* _What is needed_:
For each line below that holds the word "Dissertations", make a copy.
↓↓↓
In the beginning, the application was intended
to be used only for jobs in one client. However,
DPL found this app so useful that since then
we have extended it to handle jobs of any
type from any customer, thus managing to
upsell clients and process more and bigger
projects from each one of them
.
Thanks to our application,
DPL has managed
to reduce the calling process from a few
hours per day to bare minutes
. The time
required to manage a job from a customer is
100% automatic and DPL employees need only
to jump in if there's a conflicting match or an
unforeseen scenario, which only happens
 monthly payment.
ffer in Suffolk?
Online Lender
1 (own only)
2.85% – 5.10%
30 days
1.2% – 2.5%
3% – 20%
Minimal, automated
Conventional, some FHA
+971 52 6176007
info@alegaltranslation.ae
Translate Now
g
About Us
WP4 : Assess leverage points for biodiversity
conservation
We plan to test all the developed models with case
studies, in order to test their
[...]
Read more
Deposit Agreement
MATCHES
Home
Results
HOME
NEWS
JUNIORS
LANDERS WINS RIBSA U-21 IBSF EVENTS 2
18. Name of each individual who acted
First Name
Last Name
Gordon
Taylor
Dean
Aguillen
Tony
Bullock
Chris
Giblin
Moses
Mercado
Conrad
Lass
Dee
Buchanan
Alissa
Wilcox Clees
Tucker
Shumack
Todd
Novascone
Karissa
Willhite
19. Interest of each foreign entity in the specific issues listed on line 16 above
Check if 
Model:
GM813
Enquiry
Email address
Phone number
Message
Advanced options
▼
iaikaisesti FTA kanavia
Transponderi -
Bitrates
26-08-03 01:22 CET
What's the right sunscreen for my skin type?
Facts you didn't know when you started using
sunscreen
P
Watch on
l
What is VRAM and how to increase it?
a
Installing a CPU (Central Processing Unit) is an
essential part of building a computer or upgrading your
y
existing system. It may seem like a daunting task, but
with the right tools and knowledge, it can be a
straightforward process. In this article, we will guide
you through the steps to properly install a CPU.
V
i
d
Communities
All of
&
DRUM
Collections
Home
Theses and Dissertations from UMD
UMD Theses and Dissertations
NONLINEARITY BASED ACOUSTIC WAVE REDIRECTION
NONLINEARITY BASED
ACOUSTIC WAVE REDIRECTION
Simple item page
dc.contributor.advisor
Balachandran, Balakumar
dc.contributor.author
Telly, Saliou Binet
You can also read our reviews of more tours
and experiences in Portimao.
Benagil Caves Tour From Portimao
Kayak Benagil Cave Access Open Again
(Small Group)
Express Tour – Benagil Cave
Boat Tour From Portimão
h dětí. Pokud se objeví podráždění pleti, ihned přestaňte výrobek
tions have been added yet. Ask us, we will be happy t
↑↑↑
* _Output for this exercise_:
Theses and Dissertations from UMD
UMD Theses and Dissertations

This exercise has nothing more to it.